First ever gene therapy success for congenital muscular dystrophy achieved


Researchers at the University of Pittsburgh reported the first study to achieve success with gene therapy for the treatment of congenital muscular dystrophy ( CMD ) in mice.

Moreover, their results, published in the Proceedings of the National Academy of Sciences ( PNAS ), indicate that a single treatment can have expansive reach to muscles throughout the body and significantly increase survival.

CMD is a group of some 20 inherited muscular dystrophies characterized by progressive and severe muscle wasting and weakness first noticed soon after birth. No effective treatments exist and children usually die quite young.

Despite gene therapy being among the most vigorously studied approaches for muscular dystrophy, it has been beset with uniquely difficult hurdles.
The genes to replace those that are defective in CMD are larger than most, so it has not been possible to apply the same methods successfully used for delivering other types of genes.
And because CMD affects all muscles, an organ that accounts for 40 percent of body weight, gene therapy can only have real therapeutic benefit if it is able to reverse genetic defects in every cell of the body's 600 muscle groups.

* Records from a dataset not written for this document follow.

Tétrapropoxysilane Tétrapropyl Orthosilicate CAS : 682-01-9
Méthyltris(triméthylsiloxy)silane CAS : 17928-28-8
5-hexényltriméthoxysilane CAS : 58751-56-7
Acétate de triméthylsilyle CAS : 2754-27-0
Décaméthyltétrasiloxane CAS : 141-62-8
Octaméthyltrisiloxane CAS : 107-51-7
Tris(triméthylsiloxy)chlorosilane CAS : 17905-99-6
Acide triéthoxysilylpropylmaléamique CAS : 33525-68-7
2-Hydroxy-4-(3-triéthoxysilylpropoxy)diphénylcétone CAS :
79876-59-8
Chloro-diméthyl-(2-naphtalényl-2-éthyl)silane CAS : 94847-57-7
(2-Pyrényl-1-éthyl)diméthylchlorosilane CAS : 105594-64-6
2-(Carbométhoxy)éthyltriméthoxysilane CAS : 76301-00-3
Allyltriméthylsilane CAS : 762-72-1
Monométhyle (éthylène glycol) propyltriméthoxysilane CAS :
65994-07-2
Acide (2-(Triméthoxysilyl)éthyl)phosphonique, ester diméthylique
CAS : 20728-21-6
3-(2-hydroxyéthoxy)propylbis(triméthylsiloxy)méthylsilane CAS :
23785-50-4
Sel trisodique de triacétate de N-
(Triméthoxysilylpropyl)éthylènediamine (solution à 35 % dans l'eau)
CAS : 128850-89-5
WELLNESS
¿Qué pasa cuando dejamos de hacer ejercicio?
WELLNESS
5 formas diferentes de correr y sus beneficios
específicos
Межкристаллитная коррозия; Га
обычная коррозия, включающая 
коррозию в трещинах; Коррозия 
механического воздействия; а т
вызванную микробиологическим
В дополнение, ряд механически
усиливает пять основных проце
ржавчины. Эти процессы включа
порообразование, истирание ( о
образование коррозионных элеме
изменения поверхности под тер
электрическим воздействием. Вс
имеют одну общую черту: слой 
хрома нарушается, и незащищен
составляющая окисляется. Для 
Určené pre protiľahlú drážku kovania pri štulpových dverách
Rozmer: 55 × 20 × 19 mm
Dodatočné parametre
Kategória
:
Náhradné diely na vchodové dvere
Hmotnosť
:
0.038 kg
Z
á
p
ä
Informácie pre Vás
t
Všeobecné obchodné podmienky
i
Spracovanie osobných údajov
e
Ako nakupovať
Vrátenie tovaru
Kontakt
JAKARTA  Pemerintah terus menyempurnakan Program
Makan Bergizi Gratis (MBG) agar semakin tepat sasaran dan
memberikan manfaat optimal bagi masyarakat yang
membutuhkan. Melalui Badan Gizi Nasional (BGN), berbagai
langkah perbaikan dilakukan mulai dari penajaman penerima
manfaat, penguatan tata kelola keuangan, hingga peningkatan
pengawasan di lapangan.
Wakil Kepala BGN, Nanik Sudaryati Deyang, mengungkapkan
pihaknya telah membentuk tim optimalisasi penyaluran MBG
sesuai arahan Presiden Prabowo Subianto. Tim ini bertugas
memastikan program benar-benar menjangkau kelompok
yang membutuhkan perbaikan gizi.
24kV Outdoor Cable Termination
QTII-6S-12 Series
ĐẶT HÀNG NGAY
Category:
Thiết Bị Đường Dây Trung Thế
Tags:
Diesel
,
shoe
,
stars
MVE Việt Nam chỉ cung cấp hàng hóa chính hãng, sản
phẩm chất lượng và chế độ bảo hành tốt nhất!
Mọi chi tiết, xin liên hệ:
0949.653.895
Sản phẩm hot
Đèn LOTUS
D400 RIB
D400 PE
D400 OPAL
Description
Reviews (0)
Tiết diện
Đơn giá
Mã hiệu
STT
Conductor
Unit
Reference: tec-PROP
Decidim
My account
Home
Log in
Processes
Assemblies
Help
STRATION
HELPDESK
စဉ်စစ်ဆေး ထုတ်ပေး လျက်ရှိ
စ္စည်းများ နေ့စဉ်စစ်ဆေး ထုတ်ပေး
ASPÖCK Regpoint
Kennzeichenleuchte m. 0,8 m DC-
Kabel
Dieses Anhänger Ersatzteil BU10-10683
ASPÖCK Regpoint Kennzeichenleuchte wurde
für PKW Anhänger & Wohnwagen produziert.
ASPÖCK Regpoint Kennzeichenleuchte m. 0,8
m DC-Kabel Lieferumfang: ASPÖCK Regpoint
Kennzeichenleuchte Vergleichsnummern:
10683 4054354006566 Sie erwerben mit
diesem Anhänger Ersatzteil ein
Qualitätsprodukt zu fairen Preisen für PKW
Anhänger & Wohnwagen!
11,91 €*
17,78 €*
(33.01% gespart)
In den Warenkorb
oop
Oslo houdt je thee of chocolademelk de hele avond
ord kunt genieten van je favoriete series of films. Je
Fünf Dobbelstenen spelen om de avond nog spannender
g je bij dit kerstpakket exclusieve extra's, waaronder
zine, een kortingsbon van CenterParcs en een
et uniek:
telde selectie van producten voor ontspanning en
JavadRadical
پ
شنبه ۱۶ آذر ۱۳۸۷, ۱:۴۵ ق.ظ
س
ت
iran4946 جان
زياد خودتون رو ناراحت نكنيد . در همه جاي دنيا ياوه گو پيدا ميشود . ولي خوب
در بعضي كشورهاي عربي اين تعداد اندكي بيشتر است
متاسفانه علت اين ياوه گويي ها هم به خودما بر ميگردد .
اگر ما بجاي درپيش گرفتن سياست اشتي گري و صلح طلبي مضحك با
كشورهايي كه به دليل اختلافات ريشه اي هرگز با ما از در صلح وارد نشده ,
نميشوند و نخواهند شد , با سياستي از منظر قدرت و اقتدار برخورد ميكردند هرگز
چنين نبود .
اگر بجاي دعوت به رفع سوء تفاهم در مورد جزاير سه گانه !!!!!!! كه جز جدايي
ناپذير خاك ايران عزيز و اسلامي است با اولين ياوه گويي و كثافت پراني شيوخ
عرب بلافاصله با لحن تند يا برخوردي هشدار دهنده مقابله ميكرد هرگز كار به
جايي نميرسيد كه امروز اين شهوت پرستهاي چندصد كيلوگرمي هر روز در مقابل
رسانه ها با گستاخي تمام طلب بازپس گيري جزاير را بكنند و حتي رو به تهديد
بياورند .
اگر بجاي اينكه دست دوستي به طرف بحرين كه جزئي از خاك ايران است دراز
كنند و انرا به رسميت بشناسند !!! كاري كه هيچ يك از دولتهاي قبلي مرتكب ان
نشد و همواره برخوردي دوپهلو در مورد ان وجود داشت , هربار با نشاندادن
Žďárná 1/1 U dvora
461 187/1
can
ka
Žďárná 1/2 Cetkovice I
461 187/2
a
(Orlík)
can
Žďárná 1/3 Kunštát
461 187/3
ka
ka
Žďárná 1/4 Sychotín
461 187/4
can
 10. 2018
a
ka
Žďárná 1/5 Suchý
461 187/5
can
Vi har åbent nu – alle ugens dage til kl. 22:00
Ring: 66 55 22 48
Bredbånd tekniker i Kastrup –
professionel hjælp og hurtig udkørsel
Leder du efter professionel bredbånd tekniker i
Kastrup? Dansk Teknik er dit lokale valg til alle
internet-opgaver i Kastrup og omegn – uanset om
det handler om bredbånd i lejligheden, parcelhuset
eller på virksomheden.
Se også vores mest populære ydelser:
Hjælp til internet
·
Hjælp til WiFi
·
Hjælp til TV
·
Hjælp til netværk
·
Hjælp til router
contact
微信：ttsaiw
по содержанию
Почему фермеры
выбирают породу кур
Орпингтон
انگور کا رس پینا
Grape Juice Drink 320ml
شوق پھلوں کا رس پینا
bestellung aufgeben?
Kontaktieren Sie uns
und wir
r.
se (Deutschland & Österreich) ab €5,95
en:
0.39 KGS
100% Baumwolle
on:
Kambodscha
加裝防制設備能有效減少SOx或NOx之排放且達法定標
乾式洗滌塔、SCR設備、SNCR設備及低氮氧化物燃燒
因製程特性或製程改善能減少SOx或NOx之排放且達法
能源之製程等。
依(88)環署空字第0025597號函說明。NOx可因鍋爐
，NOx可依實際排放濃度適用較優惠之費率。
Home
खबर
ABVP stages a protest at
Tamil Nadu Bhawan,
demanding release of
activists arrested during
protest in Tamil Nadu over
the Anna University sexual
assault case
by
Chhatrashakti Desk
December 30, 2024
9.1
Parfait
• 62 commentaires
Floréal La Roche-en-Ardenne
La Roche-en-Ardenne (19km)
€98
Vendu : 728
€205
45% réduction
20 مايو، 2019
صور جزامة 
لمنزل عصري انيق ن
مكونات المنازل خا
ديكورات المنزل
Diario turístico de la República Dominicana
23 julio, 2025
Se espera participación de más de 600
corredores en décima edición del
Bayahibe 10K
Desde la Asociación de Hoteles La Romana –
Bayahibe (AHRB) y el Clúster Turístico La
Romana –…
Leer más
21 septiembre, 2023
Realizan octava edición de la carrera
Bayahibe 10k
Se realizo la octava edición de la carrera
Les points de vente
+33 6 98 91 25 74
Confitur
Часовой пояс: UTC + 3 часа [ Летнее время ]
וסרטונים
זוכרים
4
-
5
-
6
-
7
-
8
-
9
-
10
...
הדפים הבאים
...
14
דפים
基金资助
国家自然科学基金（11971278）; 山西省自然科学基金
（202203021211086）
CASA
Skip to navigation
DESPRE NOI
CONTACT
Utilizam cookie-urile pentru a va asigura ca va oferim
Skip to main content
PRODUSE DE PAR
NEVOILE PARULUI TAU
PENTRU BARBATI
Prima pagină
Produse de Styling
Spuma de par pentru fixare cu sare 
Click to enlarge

By using a miniature gene, similar in function to the one defective in CMD, and applying a newly developed method for "systemic" gene delivery, the researchers have shown that gene therapy for muscular dystrophy is both feasible and effective in a mouse model of especially profound disease.

Using this approach, the team, led by Xiao Xiao, reported that treated mice had physiological improvements in the muscles of the heart, diaphragm, abdomen and legs; and they grew faster, were physically more active and lived four times as long as untreated animals.

" While we have much farther to go until we can say gene therapy will work in children, we have shown here a glimmer of hope by presenting the first evidence of a successful gene therapy approach that improved both the general health and longevity in mice with congenital muscular dystrophy," said Xiao.

The most common form of CMD, and also one of the most severe, is due to a genetic mutation of laminin alpha-2, a protein that is essential for maintaining the structures that surround muscle cells and is an integral link in the chain of proteins that regulate the cell's normal contraction and relaxation. If the protein is defective, or is lacking, this outside scaffold, called the extra-cellular matrix, disintegrates, and the muscle cells become vulnerable to damage.

Simply replacing the defective gene with a good laminin alpha-2 gene is not possible because its size makes it impossible for researchers to get it to squeeze inside viral vectors – disarmed viruses that are used to shuttle genes into cells. But the team found a good stand-in in a similar protein called agrin that when miniaturized could be inserted inside an adeno-associated virus ( AAV ) vector.

In the current study, the authors showed that two strains of AAV, AAV-1 and AAV-2, were effective in transferring the mini-agrin gene to cells in two mouse models.
The AAV-1 vector was given by systemic delivery – a single infusion into the abdominal cavity – a method the authors only recently described and which they used for the first time in this study to transfer a therapeutic gene.
The AAV-2 vector was delivered locally, given by intramuscular injection to different muscles of the leg.

With both approaches, muscle cells were able to assimilate and copy the genetic instructions for making mini-agrin.
Once produced, the mini-agrin protein functionally took the place of the laminin alpha-2 protein by binding to the key proteins on either end, thus restoring the cell's outside scaffolding and reestablishing the missing link to key structures inside the cell.

" It's probably not realistic to expect that we can achieve complete success using the mini-agrin gene, which while somewhat similar, is structurally unrelated to laminin alpha-2. Unless we address the underlying cause of congenital muscular dystrophy we're not likely to be able to completely arrest or cure CMD," added Chungping Qiao, the study's first author.

Future directions for research include finding a way to engineer the laminin alpha-2 gene. For this study, the authors chose to use the mini-agrin gene because researchers from the University of Basel, Switzerland, had already demonstrated it could improve the symptoms of muscular dystrophy in a transgenic mouse model, which has little clinical relevance.